Generally speaking, you're only likely to need proof of your GCSE or A Level results shortly after you've taken the exams. In the case of A Levels, for instance, you may be applying for university or vocational training immediately after taking them (or even before) and you're likely to have the certificates to hand. However, this isn't always the case. If more time has elapsed, you may have lost the certificates, and to obtain replacements or verification, you'll need to know which board certified your results.
Why Might I Need to Know Which Exam Board My School Used?

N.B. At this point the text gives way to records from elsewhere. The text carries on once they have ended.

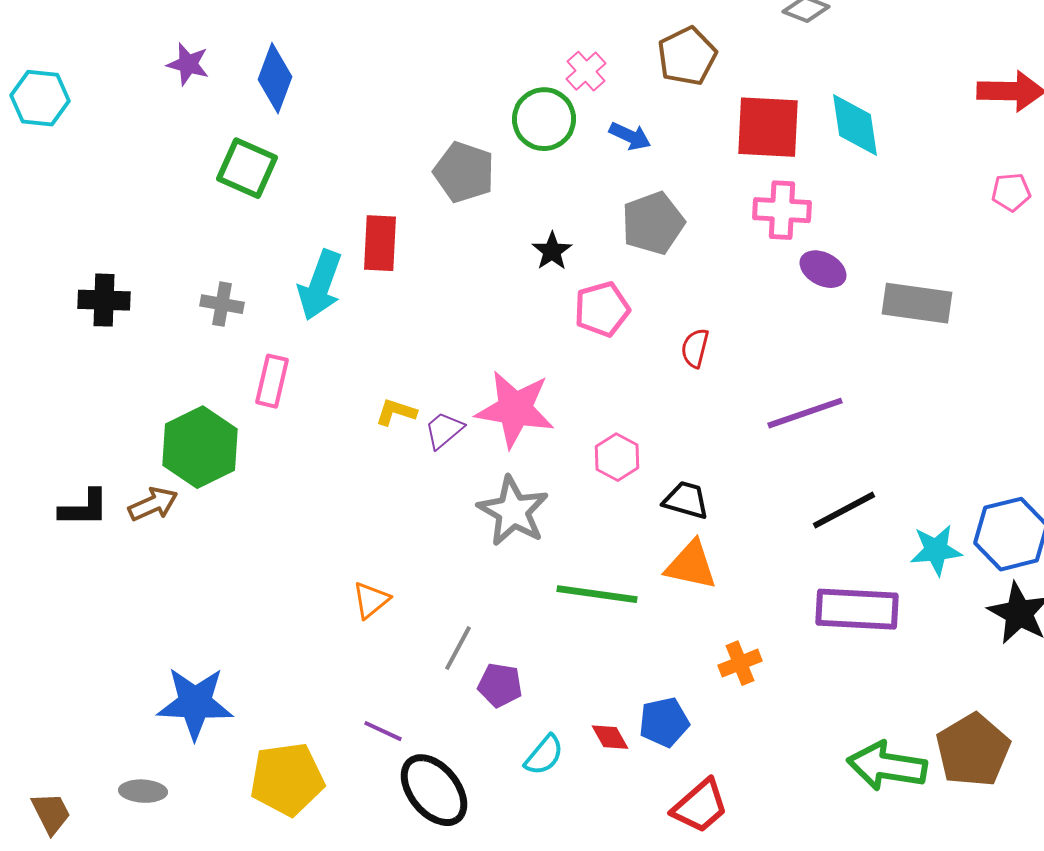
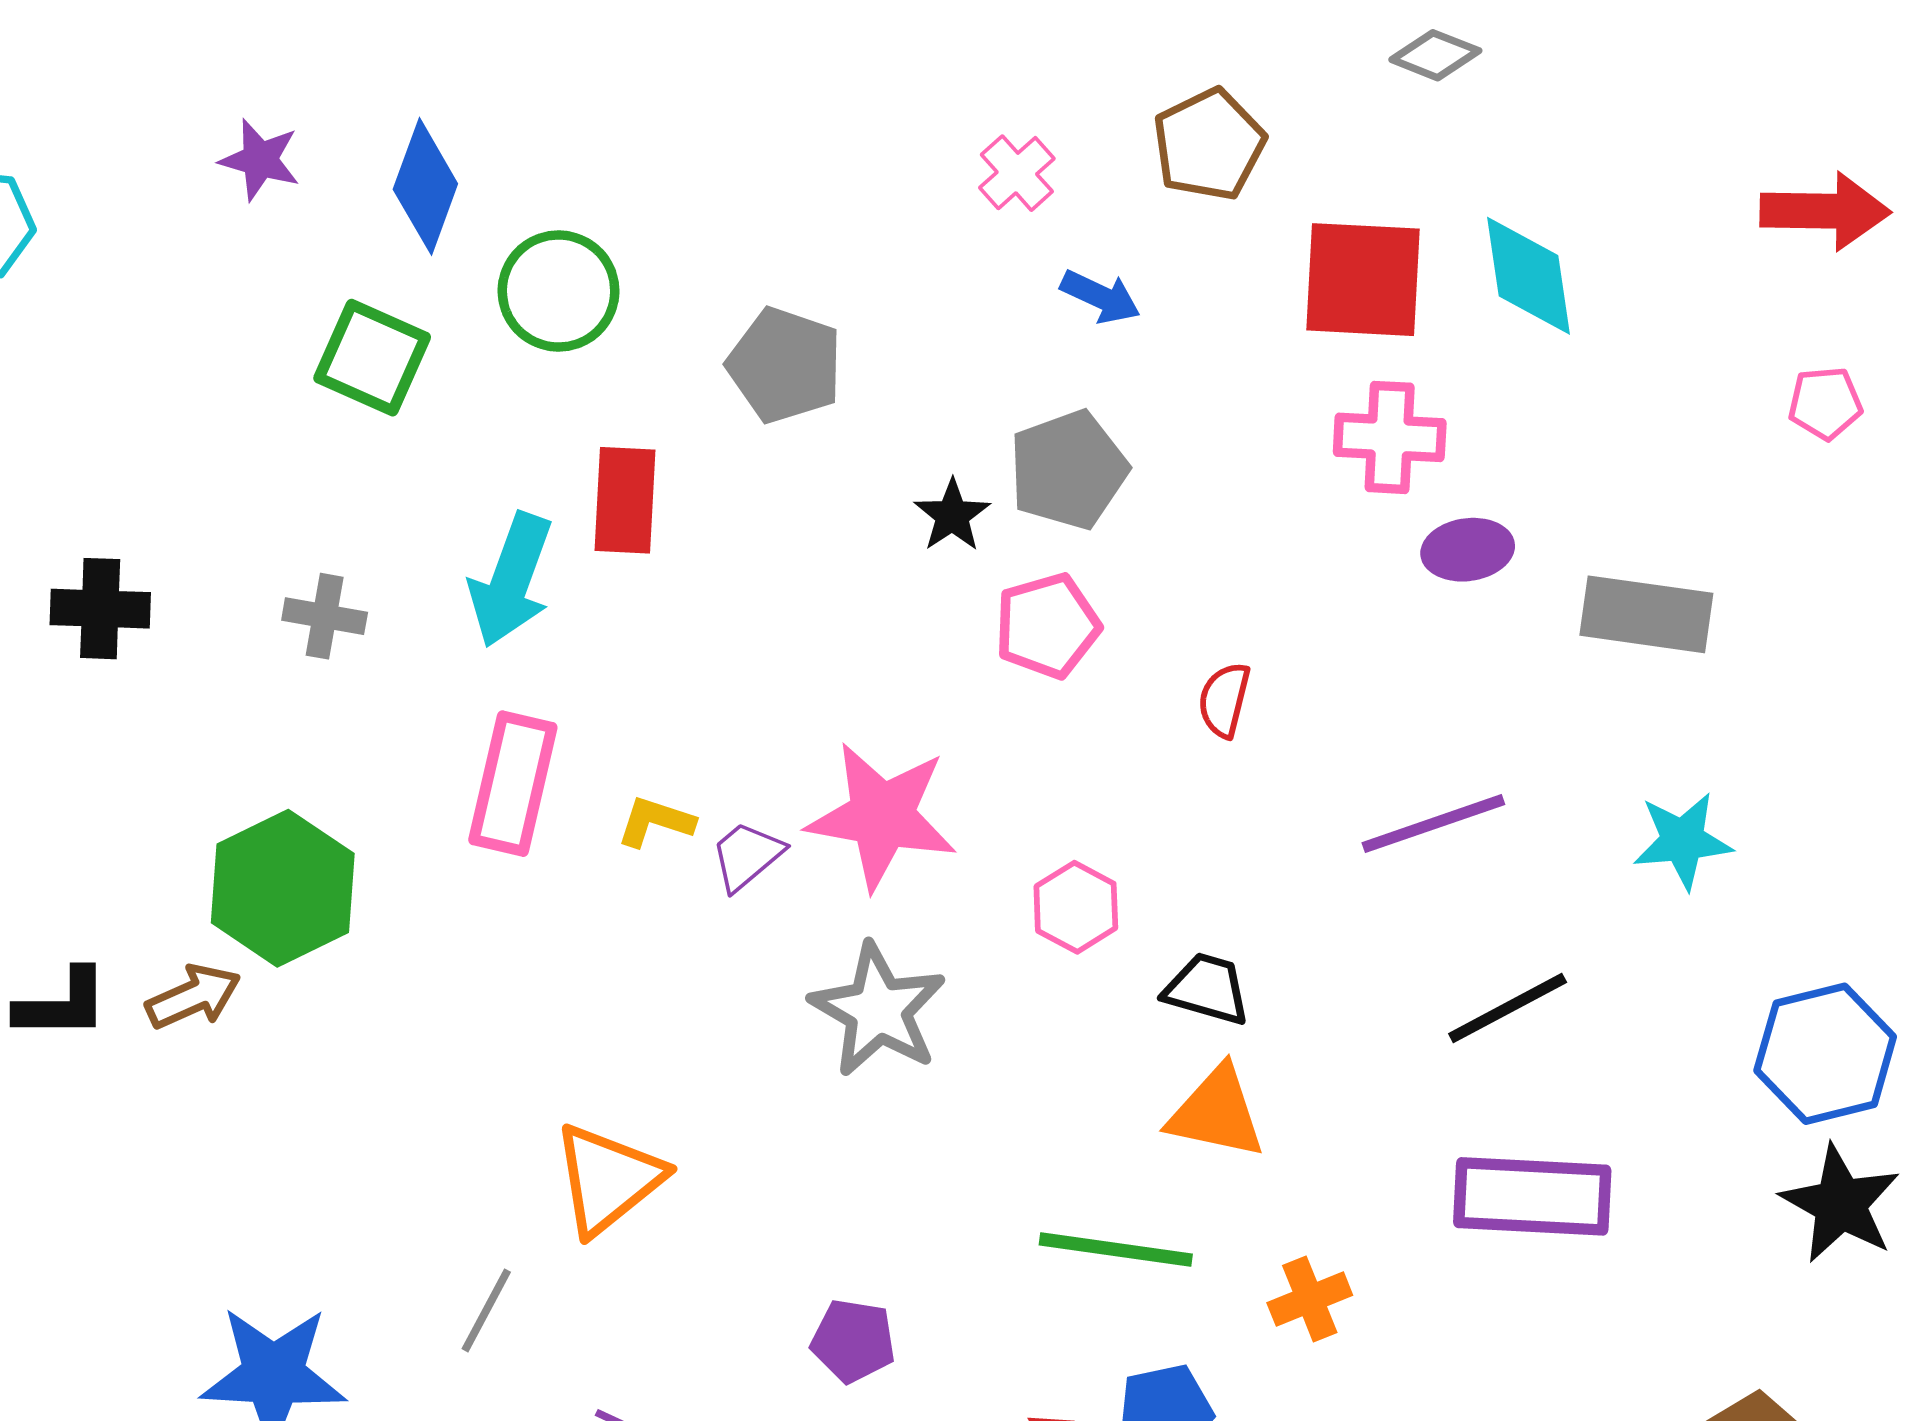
green circle: (544, 119) -> (559, 291), moved
gray pentagon: (653, 223) -> (1068, 470), moved
purple ellipse: (823, 269) -> (1468, 550), turned -36
pink rectangle: (272, 381) -> (513, 784), moved, size x1.4
cyan star: (936, 550) -> (1683, 841), moved
green line: (597, 594) -> (1116, 1250), moved
orange triangle: (371, 600) -> (608, 1179), size x1.6
gray line: (458, 648) -> (486, 1310), moved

Once you've left school, it's quite possible you'll never need to take your exam certificates from wherever you've filed them. Although you'll need to list your GCSEs and A Levels, with grades, on most job applications, it's likely that the employer won't ask to see the certificates. However, some employers may want to see proof, and you'll certainly need them if you want to go to university as a mature student. This can be a problem. Perhaps they've been lost when you moved house, or perhaps you never took them with you when you moved away from your parents' home. The good news is that you can apply to the exam board for either replacement certificates or a letter confirming your grades. However, to do this you need to know which board to contact — and that might not be as simple as it sounds.
What Are the Exam Boards?
Over the past few decades, the make-up of the exam boards for the UK has changed considerably. Where there used to be a large number, there are now six:
If you took the exams within the past twenty years, it will probably have been through one of these. However, if it's been longer, the board that awarded your grades may no longer exist. In this case, you'll need to find out which of the current boards has taken it over. The Government has a webpage where you can check this.
How to Find Your Board
If you don't remember which board your certificates were from, the best thing would be to contact the school or college you were attending at the time. While they may not have the full records of your results, they should be able to tell you which board they were using at the time for the subjects you took.
If the institution no longer exists, then the local authority education department may be able to help you. In all cases, though, it's likely you'll need to be persistent, especially if your exams were a long time ago. The records might not be easy to find, and the current admin staff might conclude they can't help you, but it's likely they have the information somewhere.